Elle paraît nerveuse. Est-ce qu’elle a deviné que j’étais en colère ?
Je plaque ma paume contre le lecteur biométrique qui contrôle l’ouverture des portes. Mes empreintes digitales, mémorisées par le système comme celles de tous les membres permanents du personnel, me donnent accès à l’intérieur. Les parois vitrées coulissent aussitôt.
— Attends, s’il te plaît…
Les portes se referment sur mon passage, étouffant la voix de Camilla. Quelques personnes se trouvent dans l’espace ouvert sur lequel donnent la salle de conférence et les bureaux individuels. J’ignore les regards curieux et fonce tête baissée.
Je le vois avant qu’il me voie. Debout devant la grande table de la salle de conférence, il tient sa cour. Face à lui, trois hommes en complet sont suspendus à ses lèvres. Art bien lancé offre un spectacle fascinant d’énergie et de détermination.

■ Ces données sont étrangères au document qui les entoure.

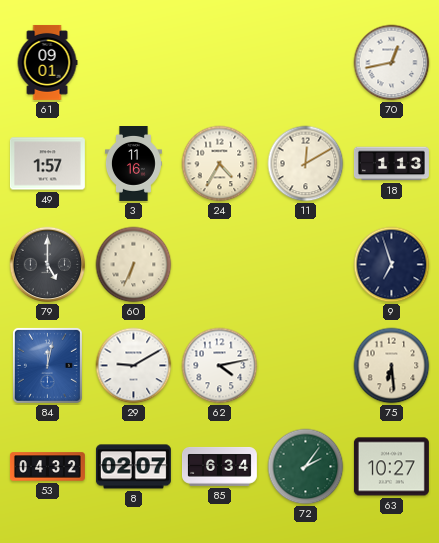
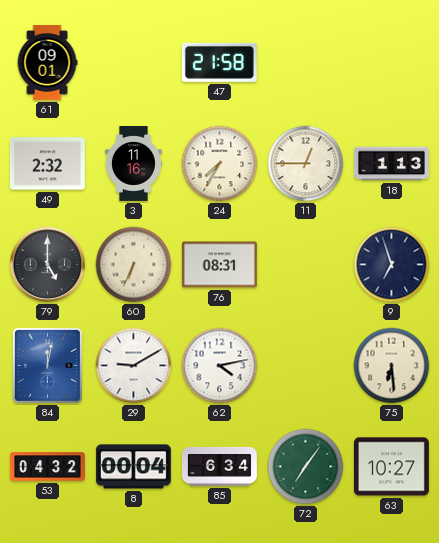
47: none -> 21:58
70: 12:43 -> none
49: 1:57 -> 2:32
24: 4:35 -> 7:35
11: 12:10 -> 12:45
76: none -> 08:31
8: 02:07 -> 00:04
72: 2:06 -> 7:06
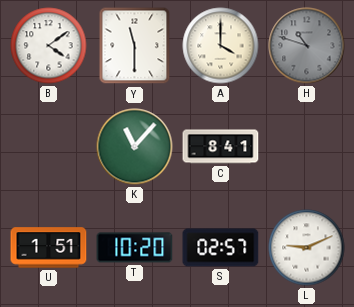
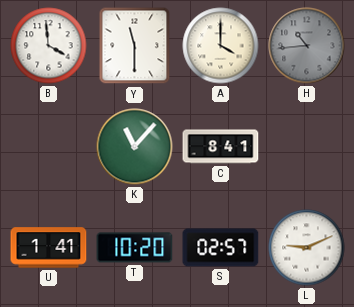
B: 4:09 -> 3:59
H: 10:48 -> 10:44
U: 1:51 -> 1:41
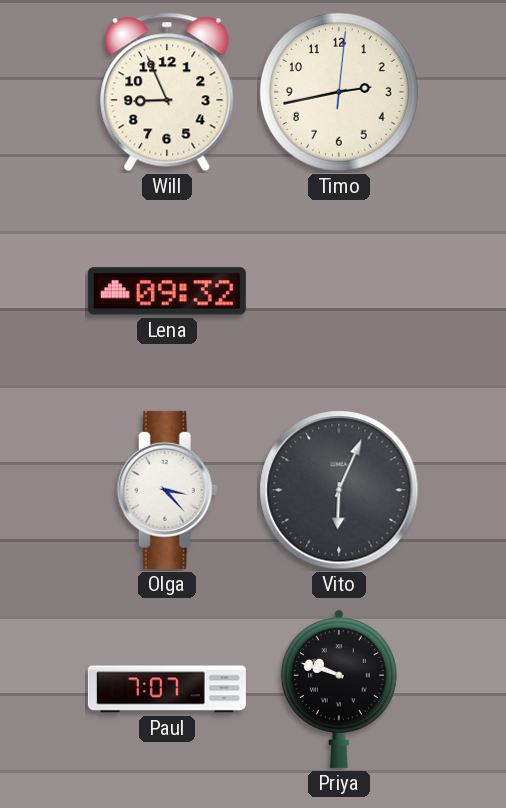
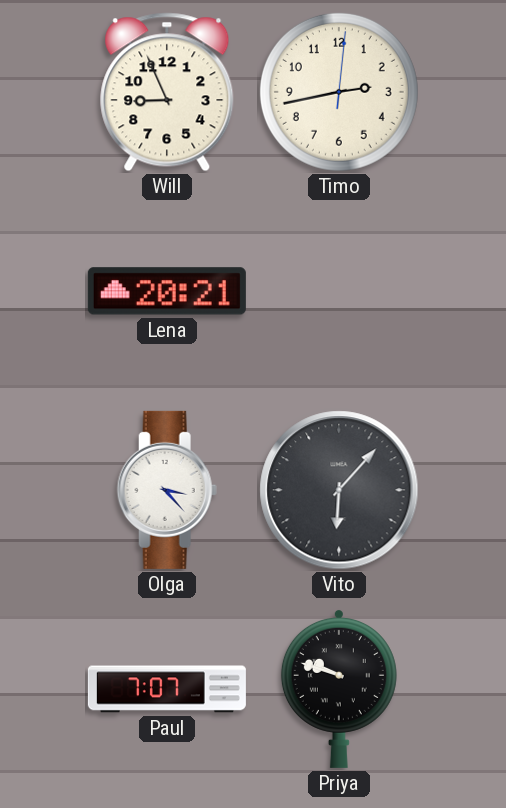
Lena: 09:32 -> 20:21
Vito: 6:04 -> 6:07
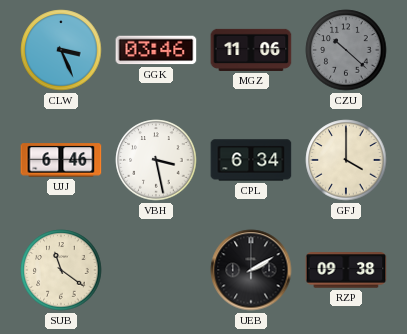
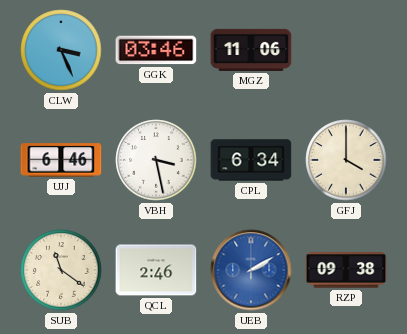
CZU: 10:22 -> none
QCL: none -> 2:46
UEB dial: black -> blue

Une seconde, j’hésite. En quatorze ans, pas une seule fois je ne l’ai interrompu en pleine réunion d’affaires. Puis l’image de lui devant l’issue de secours de Fair Angel, tenant notre bébé, explose dans mon esprit. Je serre les dents et pousse la porte.
Art jette un coup d’œil dans ma direction, dissimulant avec soin son irritation. Celle-ci se mue en choc quand il voit que c’est moi qui suis là. Les hommes assis me regardent eux aussi, mais je ne quitte pas Art des yeux.
— Il faut que je te parle, dis-je calmement. Tout de suite.
Art lui aussi hésite. Une fraction de seconde. Jauge ses options. À l’évidence, il décide de ne pas prendre le risque d’une scène et se tourne, élégamment, vers son public.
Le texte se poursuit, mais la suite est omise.